For this exercise, repeat exactly the lines below starting at the line holding "Контакти (437, 124)" and ending at the line holding "Explore (475, 112)", both included, with no extra lines and no pictures.

Provided data:
· · · · · · ·

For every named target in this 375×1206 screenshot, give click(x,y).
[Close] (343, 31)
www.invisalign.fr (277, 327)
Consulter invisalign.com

· · · · · · ·

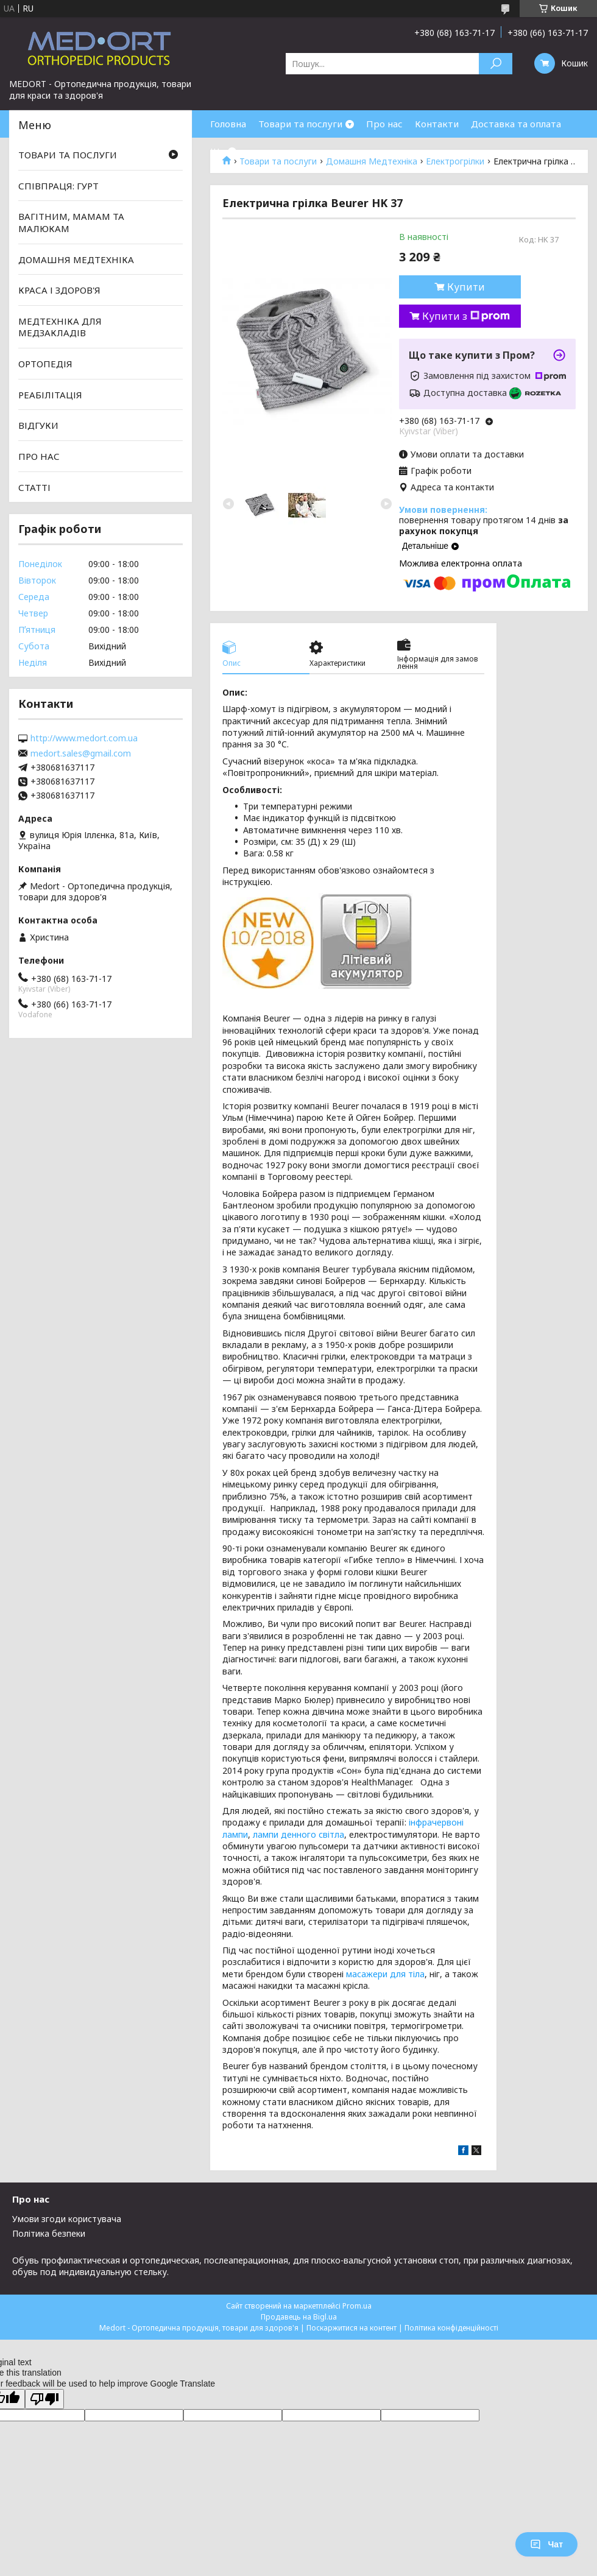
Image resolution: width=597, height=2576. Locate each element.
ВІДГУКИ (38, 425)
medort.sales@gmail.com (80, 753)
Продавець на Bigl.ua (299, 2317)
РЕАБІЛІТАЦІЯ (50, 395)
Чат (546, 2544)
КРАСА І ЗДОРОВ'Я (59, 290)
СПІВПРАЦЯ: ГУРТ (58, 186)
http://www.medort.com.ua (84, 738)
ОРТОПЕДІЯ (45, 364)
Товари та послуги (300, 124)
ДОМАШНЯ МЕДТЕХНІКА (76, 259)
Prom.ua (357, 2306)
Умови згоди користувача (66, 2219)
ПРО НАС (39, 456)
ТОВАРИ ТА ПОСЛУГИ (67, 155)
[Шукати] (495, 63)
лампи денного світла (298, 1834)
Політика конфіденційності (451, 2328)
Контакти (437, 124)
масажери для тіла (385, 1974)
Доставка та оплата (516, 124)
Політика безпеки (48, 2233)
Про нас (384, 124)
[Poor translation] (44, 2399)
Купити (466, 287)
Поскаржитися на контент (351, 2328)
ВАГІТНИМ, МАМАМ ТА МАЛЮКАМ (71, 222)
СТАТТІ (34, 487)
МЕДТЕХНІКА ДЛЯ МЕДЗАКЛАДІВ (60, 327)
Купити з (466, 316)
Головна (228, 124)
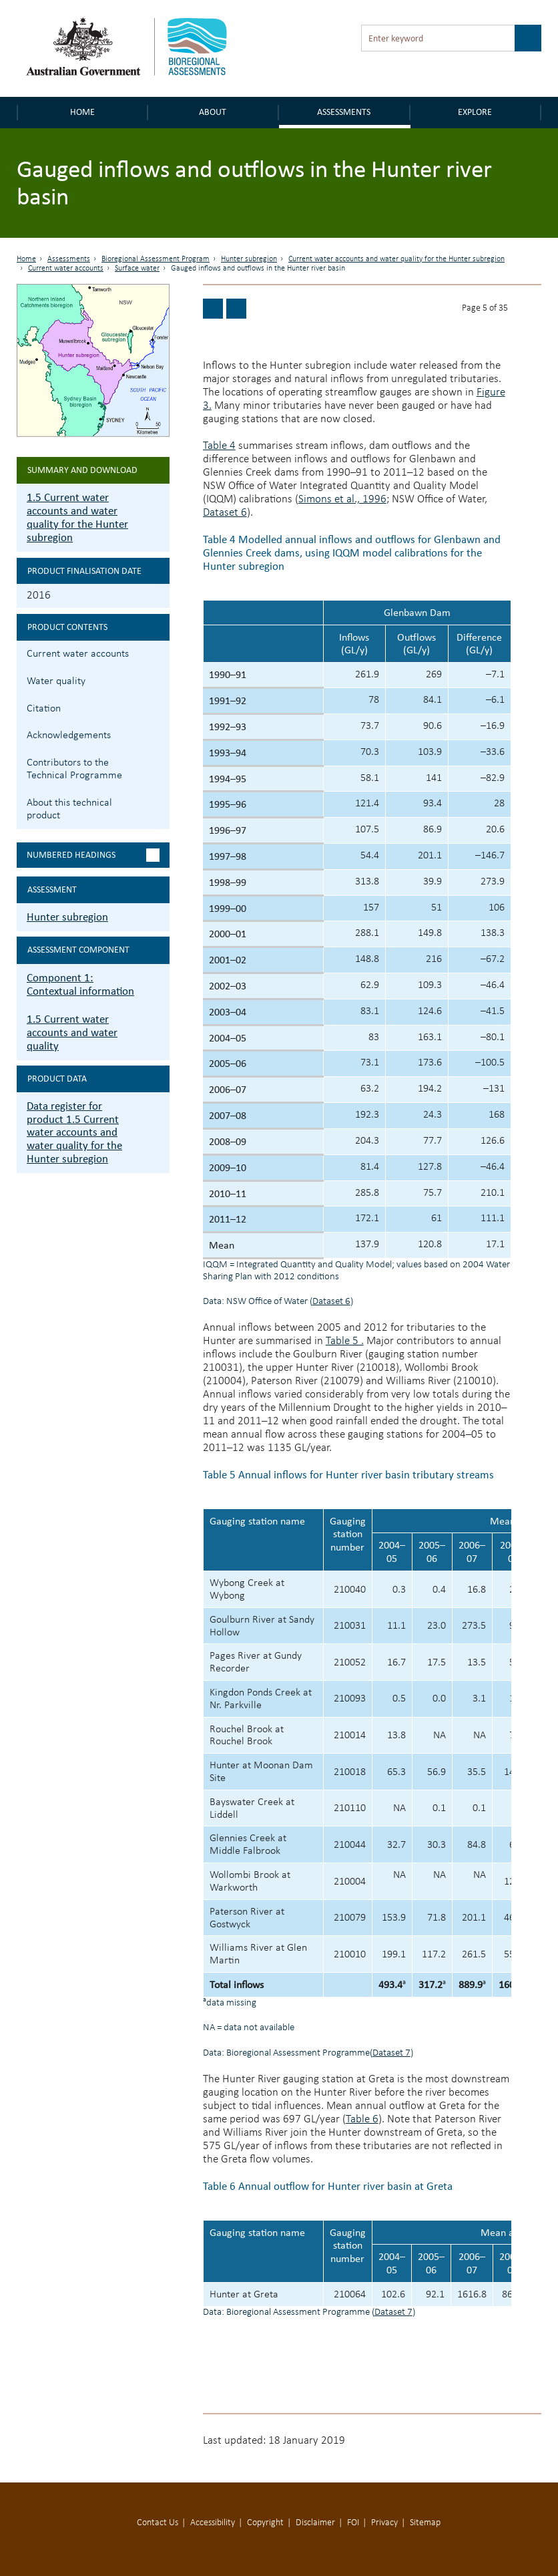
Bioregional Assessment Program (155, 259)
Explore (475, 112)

· · · · · · ·

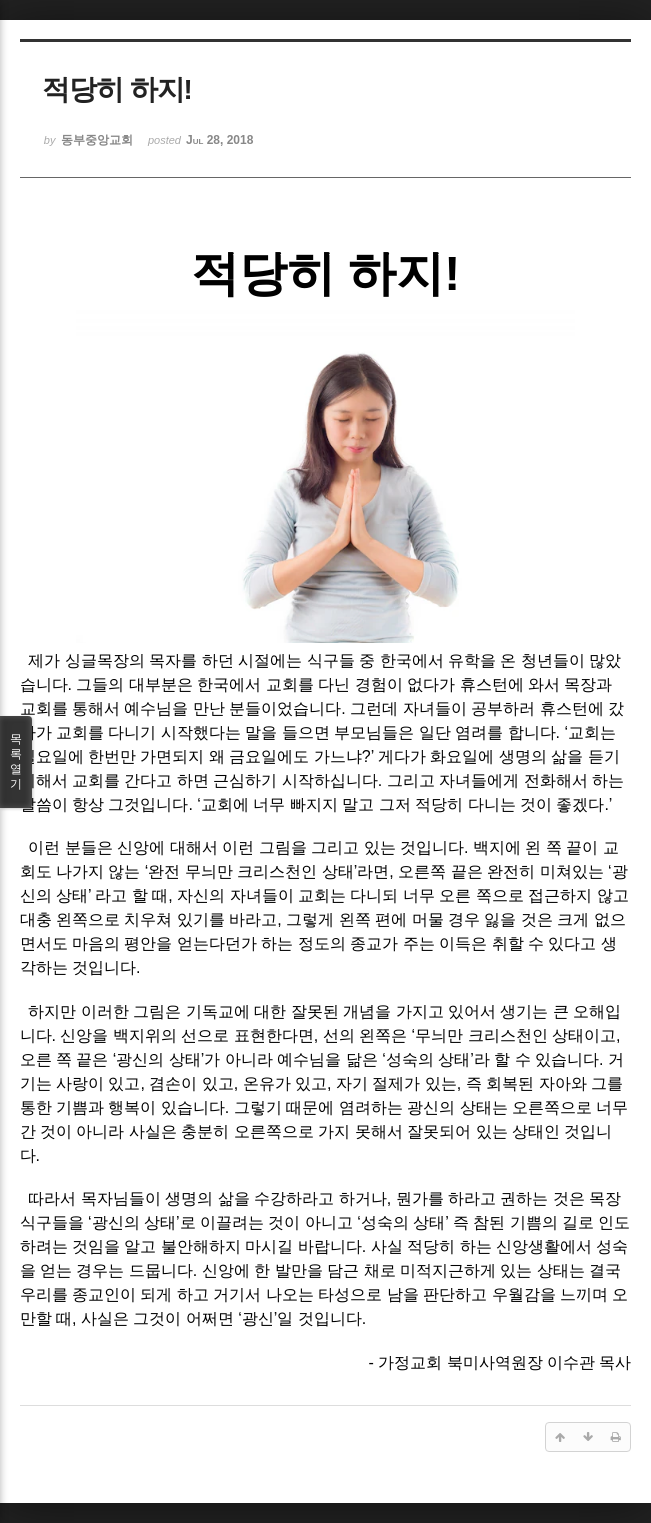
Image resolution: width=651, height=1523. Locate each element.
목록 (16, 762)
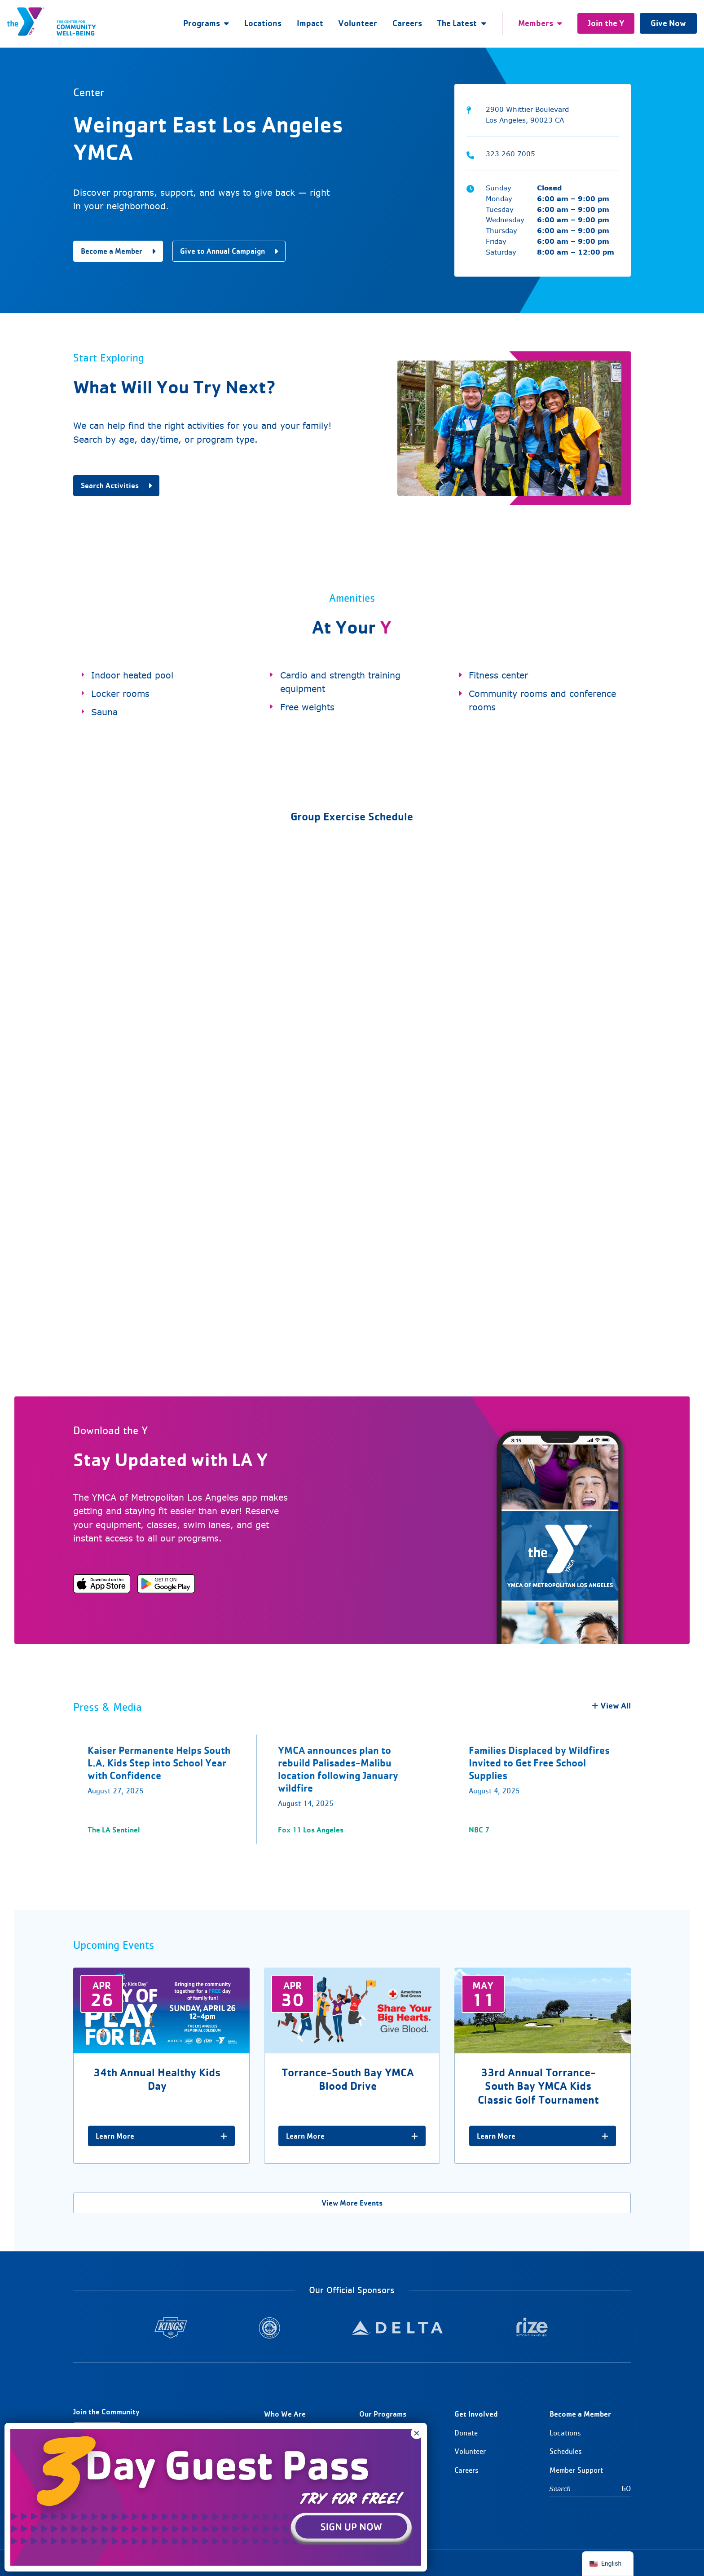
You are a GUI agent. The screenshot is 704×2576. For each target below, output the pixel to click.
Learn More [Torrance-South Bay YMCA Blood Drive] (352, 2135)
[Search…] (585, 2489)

· · · · · · ·

Result for this task:
Контакти (437, 124)
масажери для тіла (385, 1974)
Доставка та оплата (516, 124)
Політика безпеки (48, 2233)
Про нас (384, 124)
[Poor translation] (44, 2399)
Купити (466, 287)
Поскаржитися на контент (351, 2328)
ВАГІТНИМ, МАМАМ ТА МАЛЮКАМ (71, 222)
СТАТТІ (34, 487)
МЕДТЕХНІКА ДЛЯ МЕДЗАКЛАДІВ (60, 327)
Купити з (466, 316)
Головна (228, 124)
Bioregional Assessment Program (155, 259)
Explore (475, 112)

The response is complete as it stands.